Code-Mixed-Sentiment-Analysis

This is a dataset for the sentiment analysis task. It contains 100k code mixed data. The languages are Bangla-English-Hindi.

Dataset Generation:

Initially, we select the Amazon Review Dataset as our base data, referenced from Ni et al. (2019)1. We randomly extract 100,000 instances from this dataset.

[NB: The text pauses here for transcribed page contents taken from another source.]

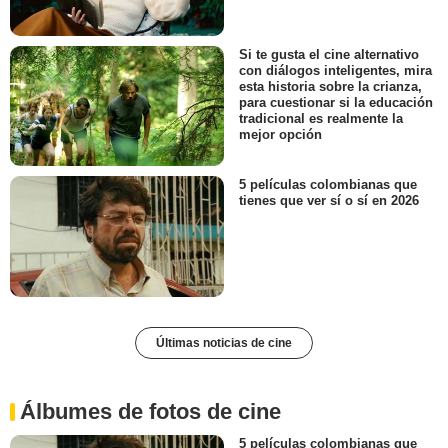
Si te gusta el cine alternativo
con diálogos inteligentes, mira
esta historia sobre la crianza,
para cuestionar si la educación
tradicional es realmente la
mejor opción
5 películas colombianas que
tienes que ver sí o sí en 2026
Últimas noticias de cine
Álbumes de fotos de cine
5 películas colombianas que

The original labels in this dataset are ratings, scaled from 1 to 5. For our specific task, we categorize them into Positive (rating > 3), Neutral (rating = 3), and Negative (rating < 3), ensuring a balanced number of instances for each label. To generate the synthetic Code-mixed dataset, we apply two distinct methodologies: the Random Code-mixing Algorithm by Krishnan et al. (2021)2 and r-CM by Santy et al. (2021)3.

Class Distribution:

For train.csv:

Label Count Percentage
Negative 20000 33.33%
Neutral 20000 33.33%
Positive 19999 33.33%

For dev.csv:

Label Count Percentage
Neutral 6667 33.34%
Positive 6667 33.34%
Negative 6666 33.33%

For test.csv:

Label Count Percentage
Negative 6667 33.34%
Positive 6667 33.34%
Neutral 6666 33.33%

Cite our Paper:

If you utilize this dataset, kindly cite our paper.

@article{raihan2023mixed,
  title={Mixed-Distil-BERT: Code-mixed Language Modeling for Bangla, English, and Hindi},
  author={Raihan, Md Nishat and Goswami, Dhiman and Mahmud, Antara},
  journal={arXiv preprint arXiv:2309.10272},
  year={2023}
}

References

Footnotes

  1. Ni, J., Li, J., & McAuley, J. (2019). Justifying recommendations using distantly-labeled reviews and fine-grained aspects. In Proceedings of the 2019 conference on empirical methods in natural language processing and the 9th international joint conference on natural language processing (EMNLP-IJCNLP) (pp. 188-197).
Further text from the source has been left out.